I am trying to run Orthanc off the Linux Server (18.04 LTS) machine and haven’t been much successful in enabling HTTPS encryption. I followed instructions on the page - http://book.orthanc-server.com/faq/https.html - to the tee. When I looked at the /var/log/orthanc/Orthanc.log after server restart, I see this line in there:
W0626 01:15:14.168662 HttpClient.cpp:686] HTTPS will use the CA certificates from this file: /etc/orthanc/
It looks a bit worrisome to me as my SslCertificate property in the configuration file is set to “/etc/orthanc/certificate.pem”, so shouldn’t it be read as:
W0626 01:15:14.168662 HttpClient.cpp:686] HTTPS will use the CA certificates from this file: **/etc/orthanc/certificate.pem**
?
Also, should certificate.pem also include certificates for the intermediate servers?
After researching this a bit more, when SslEnabled and SslCertificate are defined in the configuration file, the server fails to start and throws Segmentation Fault error. Upon examining /var/log/syslog file, I see the following related message:
Jun 26 12:06:36 superpacs-prod-1 kernel: [438878.581955] Orthanc[15770]: segfault at ffffffffc61c97a0 ip 00007fa5c494c646 sp 00007ffd1593bac8 error 5 in libc-2.27.so[7fa5c489b000+1e7000]
W0626 01:15:14.168662 HttpClient.cpp:686] HTTPS will use the CA
certificates from this file: /etc/orthanc/
It looks a bit worrisome to me as my SslCertificate property in the
configuration file is set to "/etc/orthanc/certificate.pem", so
shouldn't it be read as:
W0626 01:15:14.168662 HttpClient.cpp:686] HTTPS will use the CA
certificates from this file: /etc/orthanc/certificate.pem
This log output line relates to the HTTP client, not the server. This
implies the path in question is used to search for many certificates
for CAs (certificate authorities) for Orthanc to use in order to verify
peers (other TLS-enabled servers it connects to). This is controlled
with the HttpsCACertificates setting, not SslCertificate.
Also, should certificate.pem also include certificates for the
intermediate servers?
Technically (and depending on the freedom offered by client tooling)
it's not strictly necessary.

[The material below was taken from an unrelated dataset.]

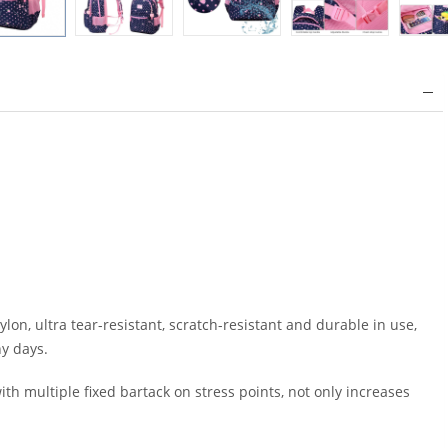
on, ultra tear-resistant, scratch-resistant and durable in use,
ny days.
 multiple fixed bartack on stress points, not only increases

In general however, I'd say yes. You want
to keep the trusted roots small to avoid churn since most clients
typically don't update it often enough. If you have control over both
the clients and the server, I'd say it doesn't really matter (but then
you might as well just use a self-signed cert and check the
fingerprints).
A kernel will typically dump the core of processes that fault like
that[1]. If you give the list a reference to the exact build you're
using along with that core dump then someone can use debug symbols to
extract a meaningful stack trace from it (and of course you can try to
do that yourself).
At the same time, you might consider sharing the certificate here (make
absolutely sure the file doesn't embed the private key), maybe someone
will spot something odd. If it's truly because of the certificate then
I'd say it's a bug (possibly in one of the dependencies of Orthanc). In
that case, you'll want to file an issue in the tracker[2].